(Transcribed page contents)
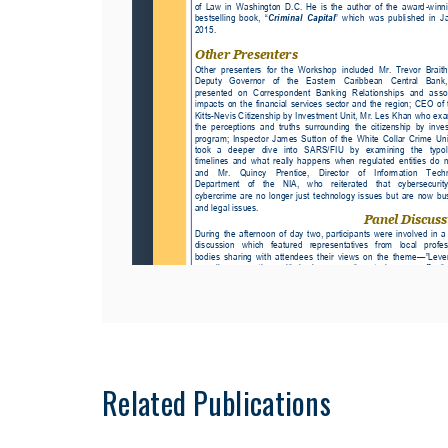
Related Publications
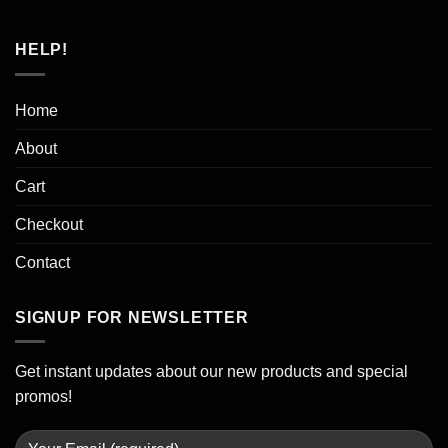
HELP!
Home
About
Cart
Checkout
Contact
SIGNUP FOR NEWSLETTER
Get instant updates about our new products and special
promos!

**Work item**
Nothing but the lines from the one with "Get instant updates" through the last line of the entries should be repeated, and those exactly.

**Reply**
Get instant updates about our new products and special
promos!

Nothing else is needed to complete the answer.